I only reach for Claud when i need to plan something big or want to have a sparring partner to fire of some ideas.

I think what a lot of people don't realize is that you don't need a fronteer model for 80% of coding tasks. Composer 2.5 is often more than good enough, less token hungry and way faster

shockembopper 12 hours ago||
I have been doing the same for quite a while now. Composer 2.5 is incredible when you’re working in the loop.
simondotau 7 hours ago||
When you normalise for time and money, Composer 2.5 is way, way, way, way better than anything else out there. Yes it requires more babysitting, but that's a good thing.
uf00lme 13 hours ago|||
It's surprising usable and cheap enough to run in 'fast' mode when vibing something quick. For simple code I find I prefer the code it writes over GLM or Gemini family.
fumar 13 hours ago|||
It’s fast and affordable.
aabdi 13 hours ago||
yes, its very good.
o10449366 13 hours ago||
I feel like this benchmark reiterates my disbelief that anyone uses the latest Anthropic models for any productive work. They seem to be the best at burning tokens and spawning unnecessary subagents even for well-defined and tightly scoped tasks.

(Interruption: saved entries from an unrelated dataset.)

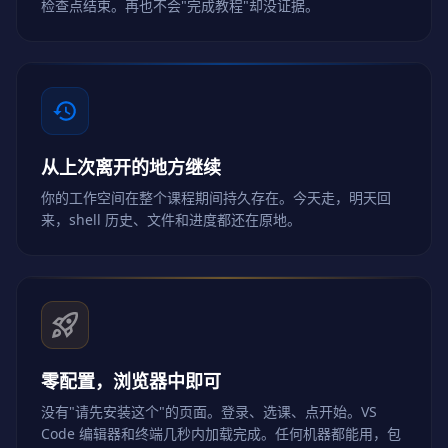
检查点结束。再也不会"完成教程"却没证据。
从上次离开的地方继续
你的工作空间在整个课程期间持久存在。今天走，明天回
来，shell 历史、文件和进度都还在原地。
零配置，浏览器中即可
没有"请先安装这个"的页面。登录、选课、点开始。VS
Code 编辑器和终端几秒内加载完成。任何机器都能用，包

Can we get a count of people that have had Claude read irrelevant documents or perform unnecessary web searches even when told not to from the beginning?

I'm starting to wonder if this increased token usage is inadvertently bleeding into how Anthropic actually trains their model, especially leading up to IPO. As older models are deprecated and users are forced onto newer models, if the default is less efficient and more token expensive that directly results in higher "profit" for Anthropic in terms of the consumption their users have to tolerate - lest they jump to a competitor.

cbg0 9 hours ago||
I've had no problems like the ones you've mentioned while using Opus 4.8. It does overthink stuff with higher effort levels but that's kind of expected.
mwigdahl 6 hours ago||
Same (including the overthinking issue).
pbowyer 13 hours ago|||
> I feel like this benchmark reiterates my disbelief that anyone uses the latest Anthropic models for any productive work. They seem to be the best at burning tokens and spawning unnecessary subagents even for well-defined and tightly scoped tasks.

I keep Claude around for some specific tasks:

- Linked up to Figma MCP to implement front-end stuff

- Data analysis, in the "Connect AI to a data source and ask questions" way. I've tried both Opus 4.8 high and GPT 5.5 high for this and Opus is stronger because it gets the intent in the question better

I used to keep it around for planning too, but the 4.8 plans have had more holes than swiss cheese.

anon373839 11 hours ago|||
> I'm starting to wonder if this increased token usage is inadvertently bleeding into how Anthropic actually trains their model

Related: Sonnet 5’s new tokenizer increases token usage by 30%. (https://simonwillison.net/2026/Jun/30/claude-sonnet-5/)

mrngld 7 hours ago||
Now that enterprise customers are pay-as-you-go with tokens I suspect we'll see renewed interest in OpenAI and their focus on token efficiency. At least I hope so if the alternative is abandoning the tools entirely.